Gli anni della guerra e la salvezza delle famiglie ebree
Durante le persecuzioni razziali del 1943, Giulia e Achille consentirono a molte famiglie ebree di lasciare il ghetto di Roma approfittando della adiacente porticina di servizio di Palazzo Costaguti per uscire dall’altro portone che dava su piazza Mattei. Molte famiglie ricevettero asilo nel palazzo, sfruttando le intercapedini fra un piano e l’altro, fra le volte e le solette orizzontali. I nomi di Giulia Florio e del marito sono ricordati nel Giardino dei Giusti, in Israele, per avere salvato anziani, donne e bambini da un destino crudele.
Giugiù è morta nel 1989 all’Aurelia Hospital di Roma, e prima di esalare l’ultimo respiro espresse la volontà di vedere tutti e cinque i suoi figli insieme.
Costanza Afan de Rivera. Due generazioni a confronto
La chiamarono Costanza come la bisnonna, la madre di donna Franca. È nata a Roma nel 1950.
Lei stessa si definiva una ragazza indisciplinata. Era figlia del periodo delle contestazioni giovanili, quelle degli anni ‘70 , e Mamà – così Costanza usava chiamare sua madre Giulia – stringeva i denti nel vederla vestita da eversiva, con i jeans a zampa d’elefante strappati sulle ginocchia e un maglione sudamericano. Erano gli anni dei collettivi e delle occupazioni, e a lei la politica piaceva.
Nel 1974 ci fu il referendum sul divorzio e qui vennero fuori le due generazioni di donne Florio a confronto: Giugiù votò contro, la figlia invece a favore. Così successe anche sul tema dell’aborto. Giugiù era discendente del retaggio di una società che sottostava ai dettami del buon costume e alle regole imposte da un ordine delle cose che stabiliva le posizioni di ciascuno nella società. Maturava negli ultimi anni la convinzione di aderire al partito democratico italiano di unità monarchica.
La sua idea si contrapponeva ai modelli sfacciati di femminismo e piuttosto avanzava un’uguaglianza di genere insita nella natura stessa del genere umano, che non necessitava di riconoscimenti esterni.
Costanza invece faceva parte del mondo in cui tutto quello che non era valorizzato, come la questione femminile, doveva essere rivendicato a gran voce.

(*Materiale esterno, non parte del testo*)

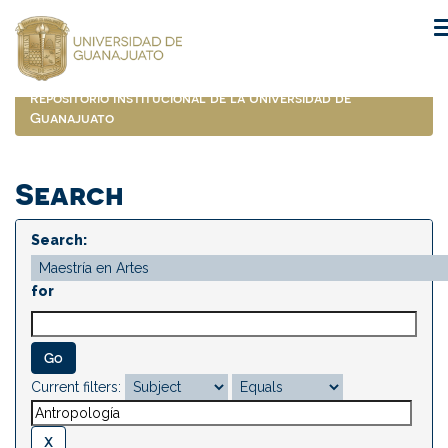
Skip
navigation
Repositorio Institucional de la Universidad de
Guanajuato
Search
Search:
for
Current filters:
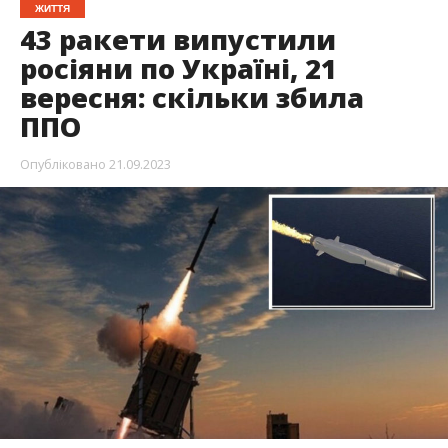
ЖИТТЯ
43 ракети випустили
росіяни по Україні, 21
вересня: скільки збила
ППО
Опубліковано
21.09.2023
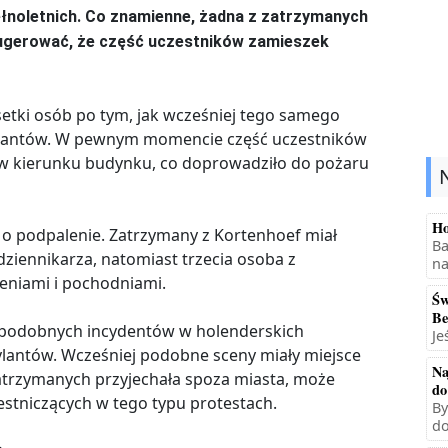
pełnoletnich. Co znamienne, żadna z zatrzymanych
sugerować, że część uczestników zamieszek
etki osób po tym, jak wcześniej tego samego
zylantów. W pewnym momencie część uczestników
 w kierunku budynku, co doprowadziło do pożaru
Ho
y o podpalenie. Zatrzymany z Kortenhoef miał
Ba
dziennikarza, natomiast trzecia osoba z
na
eniami i pochodniami.
Św
Be
ę podobnych incydentów w holenderskich
Je
ylantów. Wcześniej podobne sceny miały miejsce
Na
 zatrzymanych przyjechała spoza miasta, może
do
stniczących w tego typu protestach.
By
do
.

Costanza, che negli ultimi anni si era trasferita a Palermo dove ha avuto la cittadinanza onoraria dal sindaco Leoluca Orlando, si è spenta all’età di 70 anni il 15 settembre 2020. Si era battuta tanto perché il celebre dipinto con la collana di perle di sua nonna Franca, opera di Giovanni Boldini, restasse a Palermo (vedi articolo) e che la strada che porta al villino dei Florio a Palermo (via Gugliemo Oberdan) venisse intitolata a donna Franca.
Nella sua vita è stato sempre vivo l’impegno di custodire la memoria dei suoi genitori, che si è tradotto nel libro “L’ultima leonessa”.